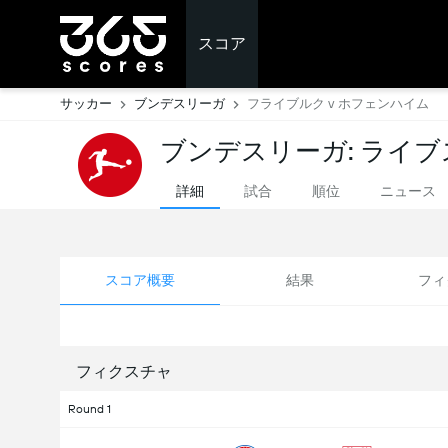
スコア
サッカー
ブンデスリーガ
フライブルク v ホフェンハイム
ブンデスリーガ: ライ
詳細
試合
順位
ニュース
スコア概要
結果
フィ
フィクスチャ
Round 1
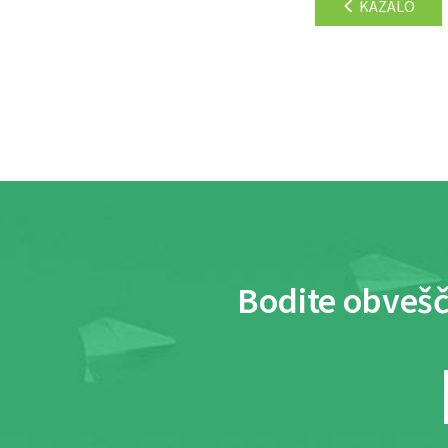
KAZALO
Bodite obvešč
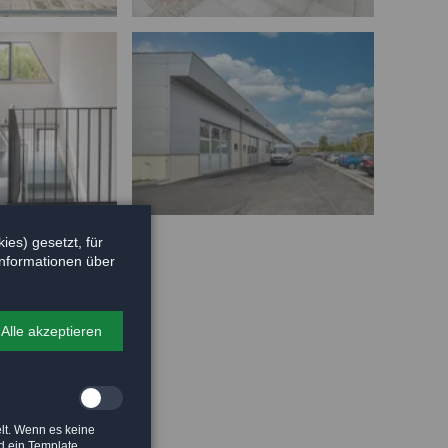
es) gesetzt, für
 Informationen über
Alle akzeptieren
lt. Wenn es keine
rd ein Template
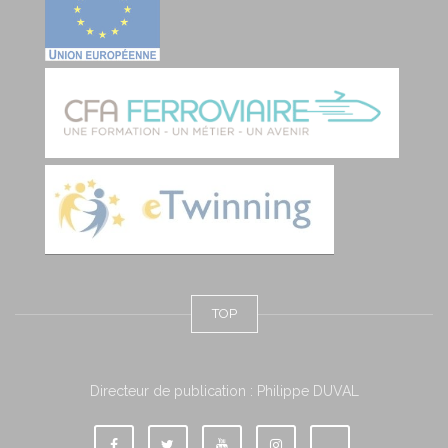
TOP
Directeur de publication : Philippe DUVAL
----------------
Nothing but the lines from the one containing "rd ein Template" through the end of the entries is to be retyped, exactly as written and without pictures.

rd ein Template
TOP
Directeur de publication : Philippe DUVAL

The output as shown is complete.